**What this task involves**
Every record below, from first to last, should be copied exactly; leave the pictures out.

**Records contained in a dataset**
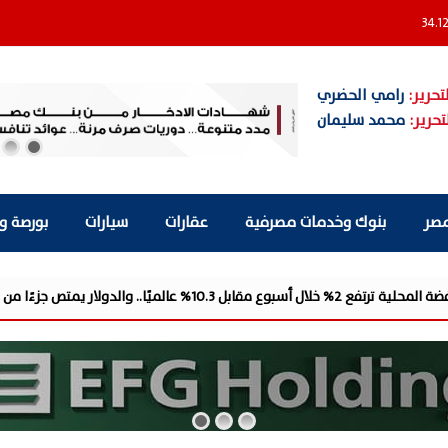
34.1
تحرير:
رامي الحضري
تحرير:
محمد سليمان
مصر
بنوك وخدمات مصرفية
عقارات
سيارات
بورصة و
ر يمتص جزءًا من مكاسب ا...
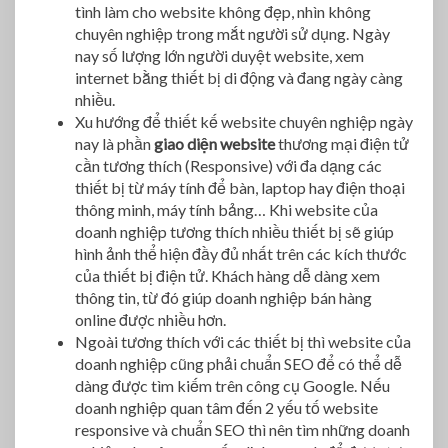
tình làm cho website không đẹp, nhìn không
chuyên nghiệp trong mắt người sử dụng. Ngày
nay số lượng lớn người duyệt website, xem
internet bằng thiết bị di động và đang ngày càng
nhiều.
Xu hướng để thiết kế website chuyên nghiệp ngày
nay là phần
giao diện website
thương mại điện tử
cần tương thích (Responsive) với đa dạng các
thiết bị từ máy tính để bàn, laptop hay điện thoại
thông minh, máy tính bảng… Khi website của
doanh nghiệp tương thích nhiều thiết bị sẽ giúp
hình ảnh thể hiện đầy đủ nhất trên các kích thước
của thiết bị điện tử. Khách hàng dễ dàng xem
thông tin, từ đó giúp doanh nghiệp bán hàng
online được nhiều hơn.
Ngoài tương thích với các thiết bị thì website của
doanh nghiệp cũng phải chuẩn SEO để có thể dễ
dàng được tìm kiếm trên công cụ Google. Nếu
doanh nghiệp quan tâm đến 2 yếu tố website
responsive và chuẩn SEO thì nên tìm những doanh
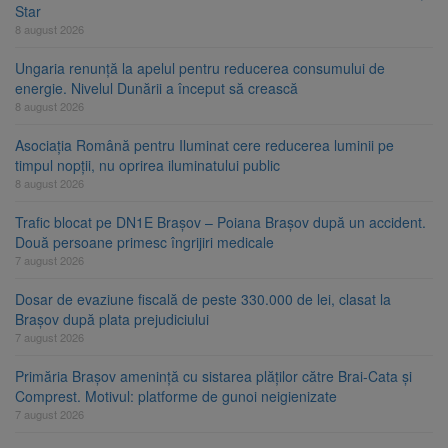
Star
8 august 2026
Ungaria renunță la apelul pentru reducerea consumului de
energie. Nivelul Dunării a început să crească
8 august 2026
Asociația Română pentru Iluminat cere reducerea luminii pe
timpul nopții, nu oprirea iluminatului public
8 august 2026
Trafic blocat pe DN1E Brașov – Poiana Brașov după un accident.
Două persoane primesc îngrijiri medicale
7 august 2026
Dosar de evaziune fiscală de peste 330.000 de lei, clasat la
Brașov după plata prejudiciului
7 august 2026
Primăria Brașov amenință cu sistarea plăților către Brai-Cata și
Comprest. Motivul: platforme de gunoi neigienizate
7 august 2026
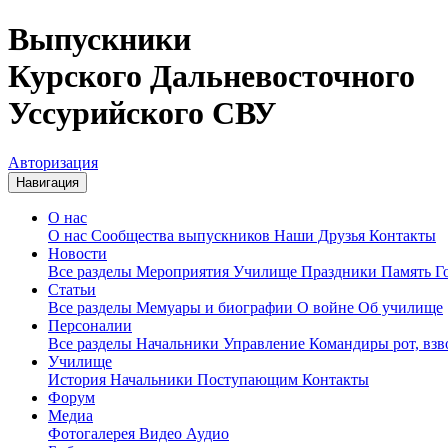
Выпускники
Курского Дальневосточного
Уссурийского СВУ
Авторизация
Навигация
О нас
О нас
Сообщества выпускников
Наши Друзья
Контакты
Новости
Все разделы
Мероприятия
Училище
Праздники
Память
Г
Статьи
Все разделы
Мемуары и биографии
О войне
Об училище
Персоналии
Все разделы
Начальники
Управление
Командиры рот, вз
Училище
История
Начальники
Поступающим
Контакты
Форум
Медиа
Фотогалерея
Видео
Аудио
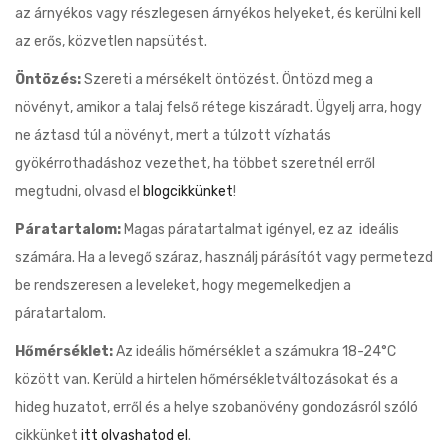
az árnyékos vagy részlegesen árnyékos helyeket, és kerülni kell
az erős, közvetlen napsütést.
Öntözés:
Szereti a mérsékelt öntözést. Öntözd meg a
növényt, amikor a talaj felső rétege kiszáradt. Ügyelj arra, hogy
ne áztasd túl a növényt, mert a túlzott vízhatás
gyökérrothadáshoz vezethet, ha többet szeretnél erről
megtudni, olvasd el
blogcikkünket
!
Páratartalom:
Magas páratartalmat igényel, ez az ideális
számára. Ha a levegő száraz, használj párásítót vagy permetezd
be rendszeresen a leveleket, hogy megemelkedjen a
páratartalom.
Hőmérséklet:
Az ideális hőmérséklet a számukra 18-24°C
között van. Kerüld a hirtelen hőmérsékletváltozásokat és a
hideg huzatot, erről és a helye szobanövény gondozásról szóló
cikkünket
itt olvashatod el
.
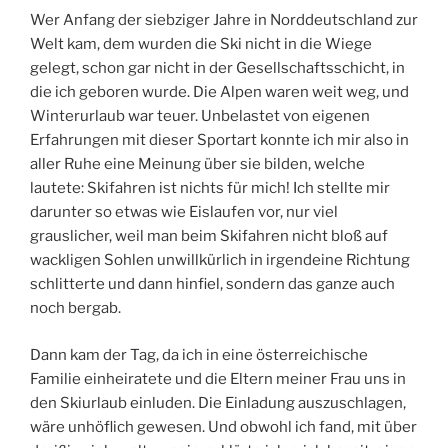
Wer Anfang der siebziger Jahre in Norddeutschland zur
Welt kam, dem wurden die Ski nicht in die Wiege
gelegt, schon gar nicht in der Gesellschaftsschicht, in
die ich geboren wurde. Die Alpen waren weit weg, und
Winterurlaub war teuer. Unbelastet von eigenen
Erfahrungen mit dieser Sportart konnte ich mir also in
aller Ruhe eine Meinung über sie bilden, welche
lautete: Skifahren ist nichts für mich! Ich stellte mir
darunter so etwas wie Eislaufen vor, nur viel
grauslicher, weil man beim Skifahren nicht bloß auf
wackligen Sohlen unwillkürlich in irgendeine Richtung
schlitterte und dann hinfiel, sondern das ganze auch
noch bergab.
Dann kam der Tag, da ich in eine österreichische
Familie einheiratete und die Eltern meiner Frau uns in
den Skiurlaub einluden. Die Einladung auszuschlagen,
wäre unhöflich gewesen. Und obwohl ich fand, mit über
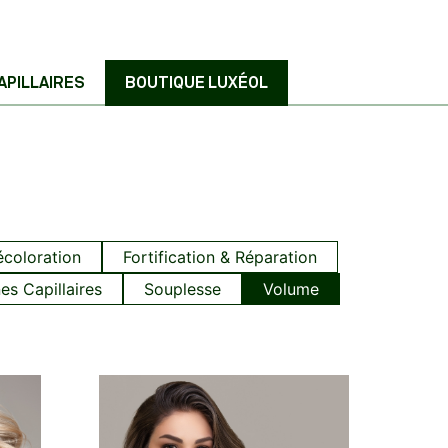
APILLAIRES
BOUTIQUE LUXÉOL
écoloration
Fortification & Réparation
es Capillaires
Souplesse
Volume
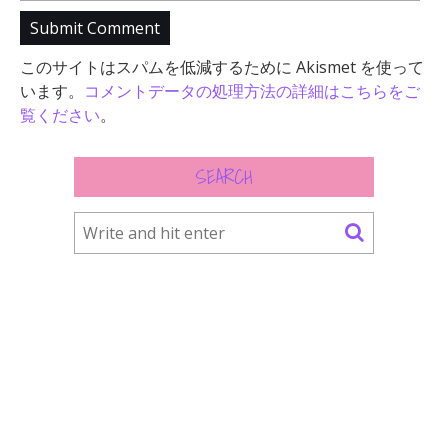
このサイトはスパムを低減するために Akismet を使って
います。
コメントデータの処理方法の詳細はこちらをご
覧ください
。
SEARCH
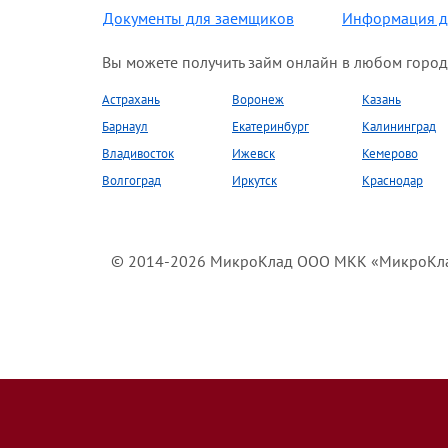
Документы для заемщиков
Информация д
Вы можете получить займ онлайн в любом город
Астрахань
Воронеж
Казань
Барнаул
Екатеринбург
Калининград
Владивосток
Ижевск
Кемерово
Волгоград
Иркутск
Краснодар
© 2014-2026 МикроКлад ООО МКК «МикроКлад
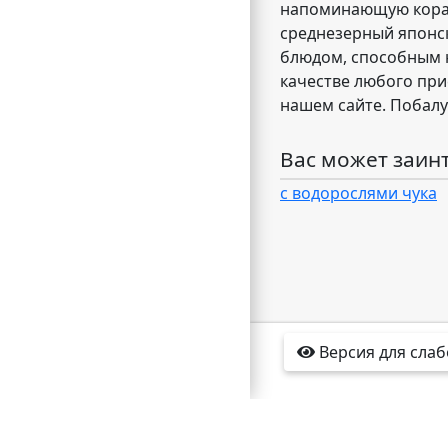
напоминающую кораб
среднезерный японск
блюдом, способным н
качестве любого при
нашем сайте. Побал
Вас может заин
с водорослями чука
Версия для сла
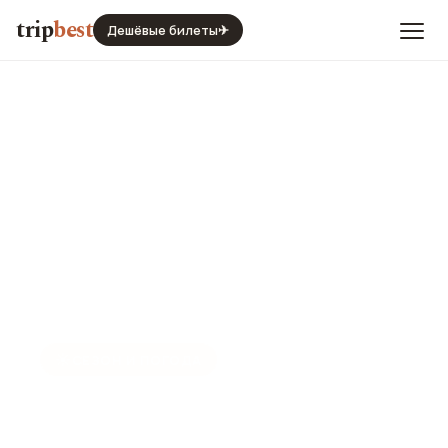
trip
best
Дешёвые билеты
✈
☀️
СЕЗОН И ПОГОДА
Ливерпуль в мае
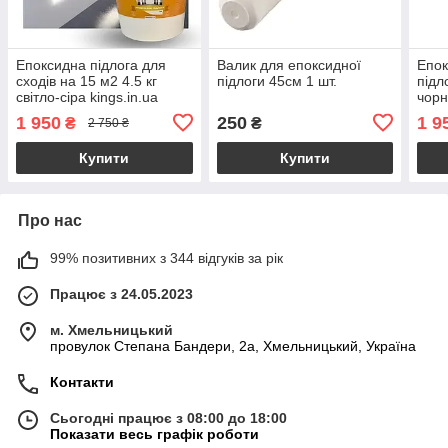
Епоксидна підлога для
Валик для епоксидної
Епок
сходів на 15 м2 4.5 кг
підлоги 45см 1 шт.
підл
світло-сіра kings.in.ua
чорн
king
1 950
250
1 9
₴
₴
2 750 ₴
Купити
Купити
Про нас
99% позитивних з 344 відгуків за рік
Працює з 24.05.2023
м. Хмельницький
провулок Степана Бандери, 2a, Хмельницький, Україна
Контакти
Сьогодні працює з 08:00 до 18:00
Показати весь графік роботи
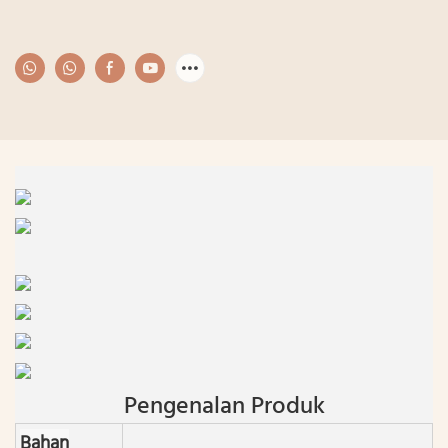
Pengenalan Produk
Bahan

**Your solution**
34.1
تحرير:
رامي الحضري
تحرير:
محمد سليمان
مصر
بنوك وخدمات مصرفية
عقارات
سيارات
بورصة و
ر يمتص جزءًا من مكاسب ا...
tình làm cho website không đẹp, nhìn không
chuyên nghiệp trong mắt người sử dụng. Ngày
nay số lượng lớn người duyệt website, xem
internet bằng thiết bị di động và đang ngày càng
nhiều.
Xu hướng để thiết kế website chuyên nghiệp ngày
nay là phần
giao diện website
thương mại điện tử
cần tương thích (Responsive) với đa dạng các
thiết bị từ máy tính để bàn, laptop hay điện thoại
thông minh, máy tính bảng… Khi website của
doanh nghiệp tương thích nhiều thiết bị sẽ giúp
hình ảnh thể hiện đầy đủ nhất trên các kích thước
của thiết bị điện tử. Khách hàng dễ dàng xem
thông tin, từ đó giúp doanh nghiệp bán hàng
online được nhiều hơn.
Ngoài tương thích với các thiết bị thì website của
doanh nghiệp cũng phải chuẩn SEO để có thể dễ
dàng được tìm kiếm trên công cụ Google. Nếu
doanh nghiệp quan tâm đến 2 yếu tố website
responsive và chuẩn SEO thì nên tìm những doanh
Star
8 august 2026
Ungaria renunță la apelul pentru reducerea consumului de
energie. Nivelul Dunării a început să crească
8 august 2026
Asociația Română pentru Iluminat cere reducerea luminii pe
timpul nopții, nu oprirea iluminatului public
8 august 2026
Trafic blocat pe DN1E Brașov – Poiana Brașov după un accident.
Două persoane primesc îngrijiri medicale
7 august 2026
Dosar de evaziune fiscală de peste 330.000 de lei, clasat la
Brașov după plata prejudiciului
7 august 2026
Primăria Brașov amenință cu sistarea plăților către Brai-Cata și
Comprest. Motivul: platforme de gunoi neigienizate
7 august 2026
Выпускники
Курского Дальневосточного
Уссурийского СВУ
Авторизация
Навигация
О нас
О нас
Сообщества выпускников
Наши Друзья
Контакты
Новости
Все разделы
Мероприятия
Училище
Праздники
Память
Г
Статьи
Все разделы
Мемуары и биографии
О войне
Об училище
Персоналии
Все разделы
Начальники
Управление
Командиры рот, вз
Училище
История
Начальники
Поступающим
Контакты
Форум
Медиа
Фотогалерея
Видео
Аудио
az árnyékos vagy részlegesen árnyékos helyeket, és kerülni kell
az erős, közvetlen napsütést.
Öntözés:
Szereti a mérsékelt öntözést. Öntözd meg a
növényt, amikor a talaj felső rétege kiszáradt. Ügyelj arra, hogy
ne áztasd túl a növényt, mert a túlzott vízhatás
gyökérrothadáshoz vezethet, ha többet szeretnél erről
megtudni, olvasd el
blogcikkünket
!
Páratartalom:
Magas páratartalmat igényel, ez az ideális
számára. Ha a levegő száraz, használj párásítót vagy permetezd
be rendszeresen a leveleket, hogy megemelkedjen a
páratartalom.
Hőmérséklet:
Az ideális hőmérséklet a számukra 18-24°C
között van. Kerüld a hirtelen hőmérsékletváltozásokat és a
hideg huzatot, erről és a helye szobanövény gondozásról szóló
cikkünket
itt olvashatod el
.
Wer Anfang der siebziger Jahre in Norddeutschland zur
Welt kam, dem wurden die Ski nicht in die Wiege
gelegt, schon gar nicht in der Gesellschaftsschicht, in
die ich geboren wurde. Die Alpen waren weit weg, und
Winterurlaub war teuer. Unbelastet von eigenen
Erfahrungen mit dieser Sportart konnte ich mir also in
aller Ruhe eine Meinung über sie bilden, welche
lautete: Skifahren ist nichts für mich! Ich stellte mir
darunter so etwas wie Eislaufen vor, nur viel
grauslicher, weil man beim Skifahren nicht bloß auf
wackligen Sohlen unwillkürlich in irgendeine Richtung
schlitterte und dann hinfiel, sondern das ganze auch
noch bergab.
Dann kam der Tag, da ich in eine österreichische
Familie einheiratete und die Eltern meiner Frau uns in
den Skiurlaub einluden. Die Einladung auszuschlagen,
wäre unhöflich gewesen. Und obwohl ich fand, mit über
APILLAIRES
BOUTIQUE LUXÉOL
écoloration
Fortification & Réparation
es Capillaires
Souplesse
Volume
このサイトはスパムを低減するために Akismet を使って
います。
コメントデータの処理方法の詳細はこちらをご
覧ください
。
SEARCH
Документы для заемщиков
Информация д
Вы можете получить займ онлайн в любом город
Астрахань
Воронеж
Казань
Барнаул
Екатеринбург
Калининград
Владивосток
Ижевск
Кемерово
Волгоград
Иркутск
Краснодар
© 2014-2026 МикроКлад ООО МКК «МикроКлад
напоминающую кораб
среднезерный японск
блюдом, способным н
качестве любого при
нашем сайте. Побал
Вас может заин
с водорослями чука
Версия для сла
trip
best
Дешёвые билеты
✈
☀️
СЕЗОН И ПОГОДА
Ливерпуль в мае
Епоксидна підлога для
Валик для епоксидної
Епок
сходів на 15 м2 4.5 кг
підлоги 45см 1 шт.
підл
світло-сіра kings.in.ua
чорн
king
1 950
250
1 9
₴
₴
2 750 ₴
Купити
Купити
Про нас
99% позитивних з 344 відгуків за рік
Працює з 24.05.2023
м. Хмельницький
провулок Степана Бандери, 2a, Хмельницький, Україна
Контакти
Сьогодні працює з 08:00 до 18:00
Показати весь графік роботи
Pengenalan Produk
Bahan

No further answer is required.